### [Assigned task]
Your job is to set down the stretch of entries that opens with the line containing "vores online platform." and closes with the line containing "drømmerolle i dag!". Keep both end lines, copy each exactly, and add nothing.

### [Supplied information]

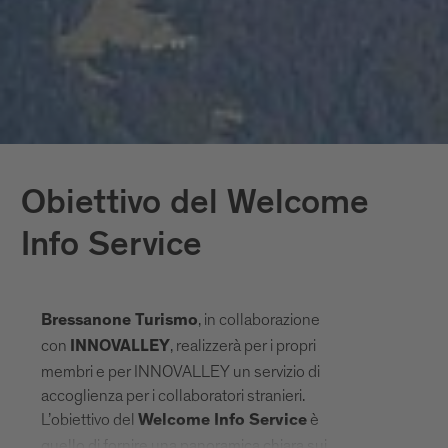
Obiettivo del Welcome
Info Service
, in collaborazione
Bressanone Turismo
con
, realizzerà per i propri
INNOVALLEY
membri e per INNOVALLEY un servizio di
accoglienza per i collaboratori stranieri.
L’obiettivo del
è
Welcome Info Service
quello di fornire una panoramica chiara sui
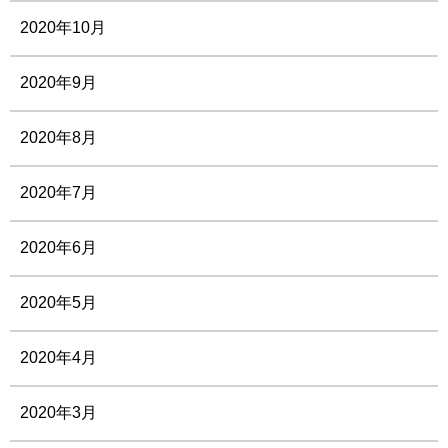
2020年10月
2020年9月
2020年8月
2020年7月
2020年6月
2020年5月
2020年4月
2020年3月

...

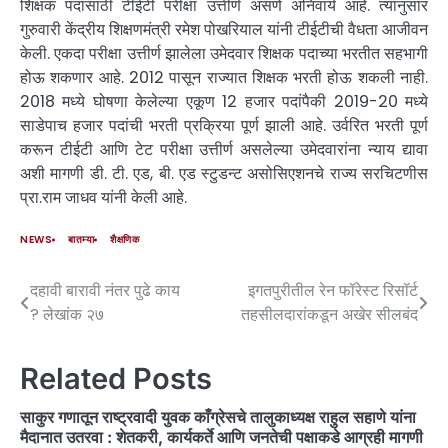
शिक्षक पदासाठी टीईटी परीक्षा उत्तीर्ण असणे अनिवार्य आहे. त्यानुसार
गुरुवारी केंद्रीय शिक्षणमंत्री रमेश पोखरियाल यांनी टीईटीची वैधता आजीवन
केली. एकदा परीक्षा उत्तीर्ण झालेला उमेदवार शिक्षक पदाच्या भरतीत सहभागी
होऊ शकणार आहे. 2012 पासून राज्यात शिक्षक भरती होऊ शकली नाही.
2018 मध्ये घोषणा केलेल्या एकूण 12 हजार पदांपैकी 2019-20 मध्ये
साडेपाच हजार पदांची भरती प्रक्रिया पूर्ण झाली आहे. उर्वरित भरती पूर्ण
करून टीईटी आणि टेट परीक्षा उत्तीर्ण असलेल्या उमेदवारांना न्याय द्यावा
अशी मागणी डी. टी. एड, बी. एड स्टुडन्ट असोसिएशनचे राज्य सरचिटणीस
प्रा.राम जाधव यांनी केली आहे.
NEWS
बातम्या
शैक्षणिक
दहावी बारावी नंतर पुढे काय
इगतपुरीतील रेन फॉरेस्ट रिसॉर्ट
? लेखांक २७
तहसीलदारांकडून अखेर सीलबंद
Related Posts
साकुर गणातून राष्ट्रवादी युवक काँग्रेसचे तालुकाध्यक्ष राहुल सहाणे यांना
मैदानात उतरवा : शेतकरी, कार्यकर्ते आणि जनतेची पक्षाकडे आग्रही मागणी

* * *

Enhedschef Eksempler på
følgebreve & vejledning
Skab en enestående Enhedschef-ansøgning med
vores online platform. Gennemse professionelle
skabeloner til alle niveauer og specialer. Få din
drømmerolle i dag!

### [Response area]
vores online platform. Gennemse professionelle
skabeloner til alle niveauer og specialer. Få din
drømmerolle i dag!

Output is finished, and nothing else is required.